This transcription of two movements from my Daniel Pearl tribute, Stories From My Favorite Planet, is for narrator, solo violin, and orchestra features two segments from the larger work. The two movements make a nice concert pairing of dark and humorous. The music alone is 8 minutes. The reading of the articles with the music is a total of 15 minutes.

The first piece is a powerful Wall Street Journal story set in Kosovo where Danny tries to discover if any Serb and Albanian friendships still remain amidst the war. The music that follows, “Tears in Kosovo,” is an expressive soliloquy with resonance of Eastern European folk harmonies.

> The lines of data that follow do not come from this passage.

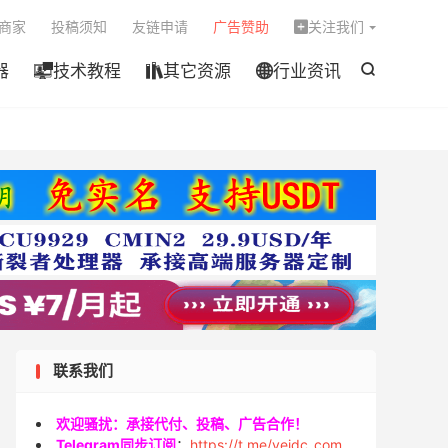

商家
投稿须知
友链申请
广告赞助
关注我们

器
技术教程
其它资源
行业资讯




联系我们
欢迎骚扰：承接代付、投稿、广告合作！
Telegram同步订阅
：
https://t.me/veidc_com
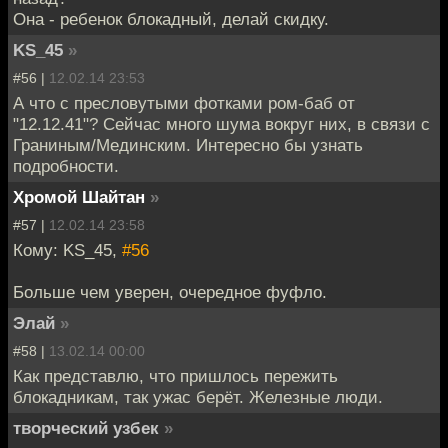
Она - ребенок блокадный, делай скидку.
KS_45
»
#56 |
12.02.14 23:53
А что с пресловутыми фотками ром-баб от
"12.12.41"? Сейчас много шума вокруг них, в связи с
Граниным/Мединским. Интересно бы узнать
подробности.
Хромой Шайтан
»
#57 |
12.02.14 23:58
Кому: KS_45,
#56
Больше чем уверен, очередное фуфло.
Элай
»
#58 |
13.02.14 00:00
Как представлю, что пришлось пережить
блокадникам, так ужас берёт. Железные люди.
творческий узбек
»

Danny’s article on the rediscovery of a UCLA-owned Stradivarius violin became one of the Wall Street Journal’s most popular stories. The violin had fallen off the roof of a musician’s car 25 years earlier. When rediscovered by a luthier,  the new owner was loathe to return it because she says it’s the only violin that lets her play in tune! Musically, I couldn’t resist setting this movement as a tango, the “Missing Violin Tango.” In between the tango are ridiculous passages of scales “in honor” of the student who didn’t want to give up the Stradivarius!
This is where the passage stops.